No pictures belong in the answer. Repeat all the entries exactly.

++++

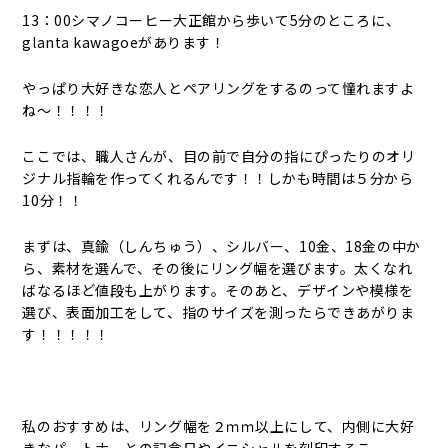
13：00シマノコーヒー大正館から歩いて5分のところに、
glanta kawagoeがあります！
やっぱり大好きな恋人とペアリングをするのって憧れますよ
ね～！！！！
ここでは、職人さんが、目の前で自分の指にぴったりのオリ
ジナル指輪を作ってくれるんです！！しかも時間は５分から
10分！！
まずは、真鍮（しんちゅう）、シルバー、10金、18金の中か
ら、素材を選んで、その後にリング幅を選びます。太くなれ
ばなるほど値段も上がります。そのあと、デザインや模様を
選び、表面加工をして、指のサイズを測ったらできあがりま
す！！！！！
私のおすすめは、リング幅を２ｍｍ以上にして、内側に大好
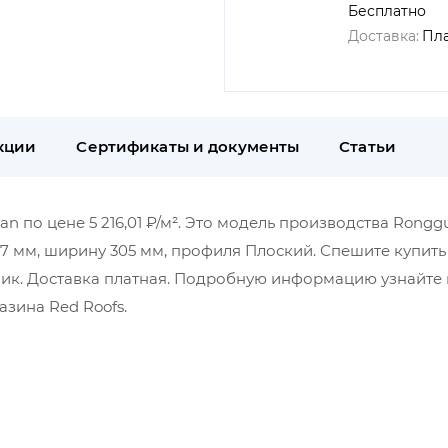
Бесплатно
Доставка:
Пл
кции
Сертификаты и документы
Статьи
n по цене 5 216,01 ₽/м². Это модель производства Rongg
477 мм, ширину 305 мм, профиля Плоский. Спешите купить
лик. Доставка платная. Подробную информацию узнайте
зина Red Roofs.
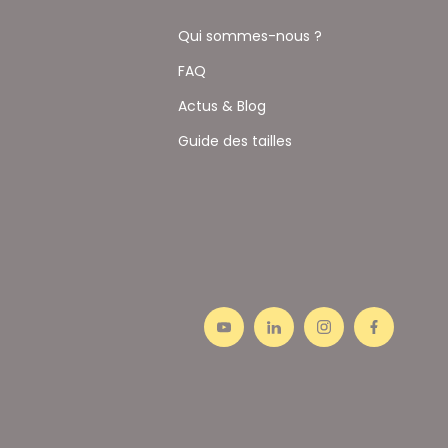
Qui sommes-nous ?
FAQ
Actus & Blog
Guide des tailles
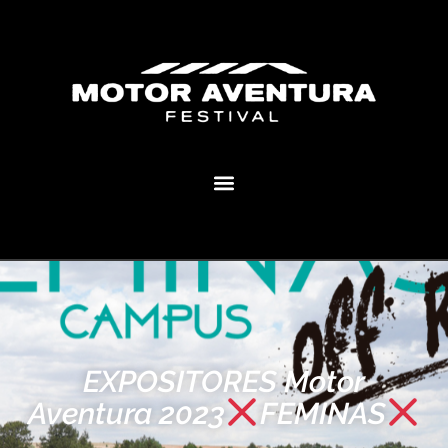
MOTOR AVENTURA ECLIPSE FESTIVAL
EXPOSITORES Motor
Aventura 2023
FEMINAS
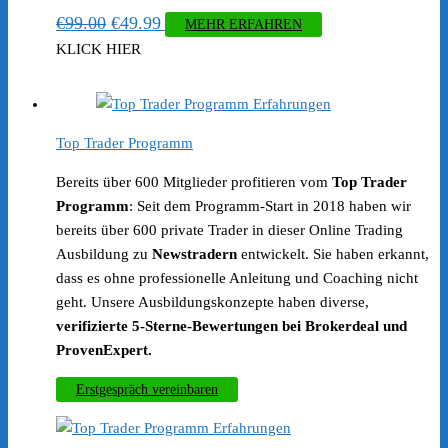
Ursprünglicher
Aktueller
€
99.00
€
49.99
MEHR ERFAHREN
Preis
Preis
KLICK HIER
war:
ist:
€99.00
€49.99.
Top Trader Programm
Bereits über 600 Mitglieder profitieren vom
Top Trader
Programm
: Seit dem Programm-Start in 2018 haben wir
bereits über 600 private Trader in dieser Online Trading
Ausbildung zu
Newstradern
entwickelt. Sie haben erkannt,
dass es ohne professionelle Anleitung und Coaching nicht
geht. Unsere Ausbildungskonzepte haben diverse,
verifizierte 5-Sterne-Bewertungen bei Brokerdeal und
ProvenExpert.
Erstgespräch vereinbaren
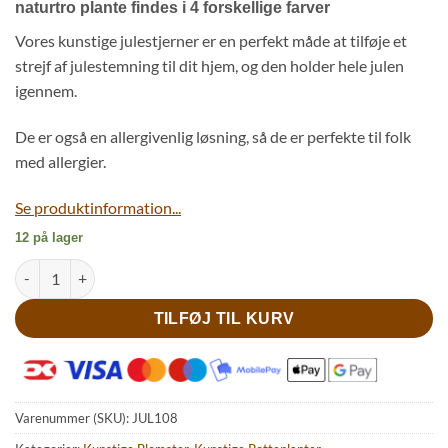
naturtro plante findes i 4 forskellige farver
Vores kunstige julestjerner er en perfekt måde at tilføje et
strejf af julestemning til dit hjem, og den holder hele julen
igennem.
De er også en allergivenlig løsning, så de er perfekte til folk
med allergier.
Se produktinformation...
12 på lager
Bordeaux julestjerne i potte antal
TILFØJ TIL KURV
Varenummer (SKU):
JUL108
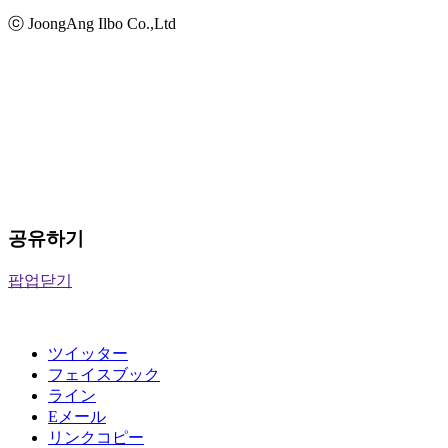
ⓒ JoongAng Ilbo Co.,Ltd
공유하기
팝업닫기
ツイッター
フェイスブック
ライン
Eメール
リンクコピー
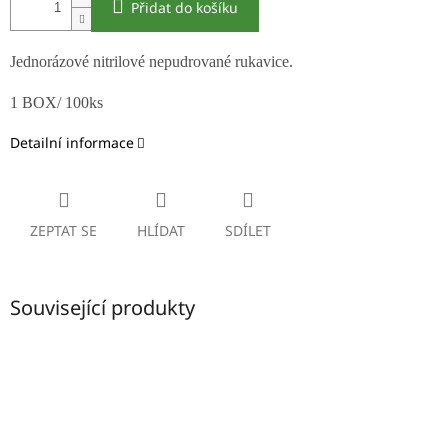
Přidat do košíku
Jednorázové nitrilové nepudrované rukavice.
1 BOX/ 100ks
Detailní informace
ZEPTAT SE
HLÍDAT
SDÍLET
Související produkty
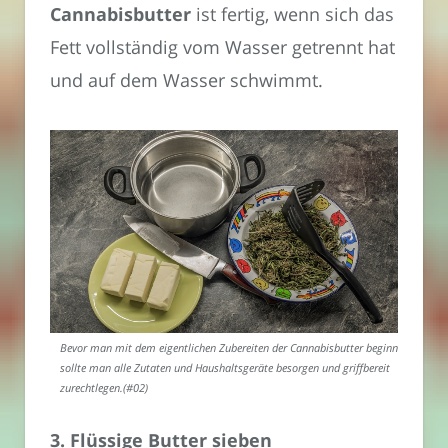
Cannabisbutter
ist fertig, wenn sich das
Fett vollständig vom Wasser getrennt hat
und auf dem Wasser schwimmt.
Bevor man mit dem eigentlichen Zubereiten der Cannabisbutter beginnt,
sollte man alle Zutaten und Haushaltsgeräte besorgen und griffbereit
zurechtlegen.(#02)
3. Flüssige Butter sieben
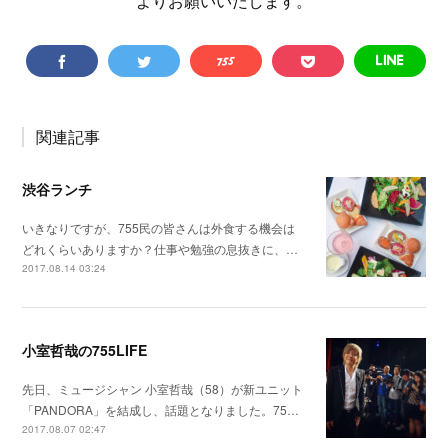
よりお願いいたします。
関連記事
渋谷ランチ
いきなりですが、755民の皆さんは外食する機会は
どれくらいありますか？仕事や勉強の息抜きに、…
2017.08.14 03:24
小室哲哉の755LIFE
先日、ミュージシャン 小室哲哉（58）が新ユニット
「PANDORA」を結成し、話題となりました。75…
2017.08.07 02:47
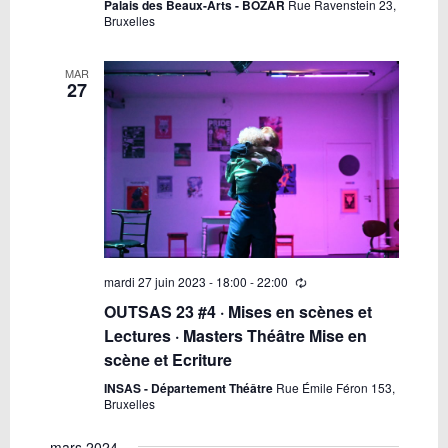
Palais des Beaux-Arts - BOZAR
Rue Ravenstein 23,
Bruxelles
MAR
27
mardi 27 juin 2023 - 18:00
-
22:00
OUTSAS 23 #4 · Mises en scènes et
Lectures · Masters Théâtre Mise en
scène et Ecriture
INSAS - Département Théâtre
Rue Émile Féron 153,
Bruxelles
mars 2024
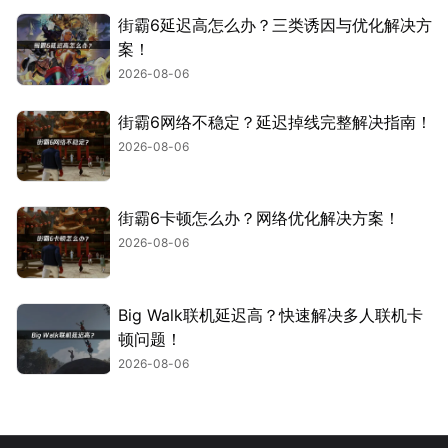
街霸6延迟高怎么办？三类诱因与优化解决方
案！
2026-08-06
街霸6网络不稳定？延迟掉线完整解决指南！
2026-08-06
街霸6卡顿怎么办？网络优化解决方案！
2026-08-06
Big Walk联机延迟高？快速解决多人联机卡
顿问题！
2026-08-06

++++

Response to this exercise ->
13：00シマノコーヒー大正館から歩いて5分のところに、
glanta kawagoeがあります！
やっぱり大好きな恋人とペアリングをするのって憧れますよ
ね～！！！！
ここでは、職人さんが、目の前で自分の指にぴったりのオリ
ジナル指輪を作ってくれるんです！！しかも時間は５分から
10分！！
まずは、真鍮（しんちゅう）、シルバー、10金、18金の中か
ら、素材を選んで、その後にリング幅を選びます。太くなれ
ばなるほど値段も上がります。そのあと、デザインや模様を
選び、表面加工をして、指のサイズを測ったらできあがりま
す！！！！！
私のおすすめは、リング幅を２ｍｍ以上にして、内側に大好
Бесплатно
Доставка:
Пл
кции
Сертификаты и документы
Статьи
n по цене 5 216,01 ₽/м². Это модель производства Rongg
477 мм, ширину 305 мм, профиля Плоский. Спешите купить
лик. Доставка платная. Подробную информацию узнайте
зина Red Roofs.
Qui sommes-nous ?
FAQ
Actus & Blog
Guide des tailles
MOTOR AVENTURA ECLIPSE FESTIVAL
EXPOSITORES Motor
Aventura 2023
FEMINAS
Ursprünglicher
Aktueller
€
99.00
€
49.99
MEHR ERFAHREN
Preis
Preis
KLICK HIER
war:
ist:
€99.00
€49.99.
Top Trader Programm
Bereits über 600 Mitglieder profitieren vom
Top Trader
Programm
: Seit dem Programm-Start in 2018 haben wir
bereits über 600 private Trader in dieser Online Trading
Ausbildung zu
Newstradern
entwickelt. Sie haben erkannt,
dass es ohne professionelle Anleitung und Coaching nicht
geht. Unsere Ausbildungskonzepte haben diverse,
verifizierte 5-Sterne-Bewertungen bei Brokerdeal und
ProvenExpert.
Erstgespräch vereinbaren
naturtro plante findes i 4 forskellige farver
Vores kunstige julestjerner er en perfekt måde at tilføje et
strejf af julestemning til dit hjem, og den holder hele julen
igennem.
De er også en allergivenlig løsning, så de er perfekte til folk
med allergier.
Se produktinformation...
12 på lager
Bordeaux julestjerne i potte antal
TILFØJ TIL KURV
Varenummer (SKU):
JUL108
ⓒ JoongAng Ilbo Co.,Ltd
공유하기
팝업닫기
ツイッター
フェイスブック
ライン
Eメール
リンクコピー
Přidat do košíku
Jednorázové nitrilové nepudrované rukavice.
1 BOX/ 100ks
Detailní informace
ZEPTAT SE
HLÍDAT
SDÍLET
Související produkty
Cannabisbutter
ist fertig, wenn sich das
Fett vollständig vom Wasser getrennt hat
und auf dem Wasser schwimmt.
Bevor man mit dem eigentlichen Zubereiten der Cannabisbutter beginnt,
sollte man alle Zutaten und Haushaltsgeräte besorgen und griffbereit
zurechtlegen.(#02)
3. Flüssige Butter sieben
よりお願いいたします。
関連記事
渋谷ランチ
いきなりですが、755民の皆さんは外食する機会は
どれくらいありますか？仕事や勉強の息抜きに、…
2017.08.14 03:24
小室哲哉の755LIFE
先日、ミュージシャン 小室哲哉（58）が新ユニット
「PANDORA」を結成し、話題となりました。75…
2017.08.07 02:47
Palais des Beaux-Arts - BOZAR
Rue Ravenstein 23,
Bruxelles
MAR
27
mardi 27 juin 2023 - 18:00
-
22:00
OUTSAS 23 #4 · Mises en scènes et
Lectures · Masters Théâtre Mise en
scène et Ecriture
INSAS - Département Théâtre
Rue Émile Féron 153,
Bruxelles
mars 2024
街霸6延迟高怎么办？三类诱因与优化解决方
案！
2026-08-06
街霸6网络不稳定？延迟掉线完整解决指南！
2026-08-06
街霸6卡顿怎么办？网络优化解决方案！
2026-08-06
Big Walk联机延迟高？快速解决多人联机卡
顿问题！
2026-08-06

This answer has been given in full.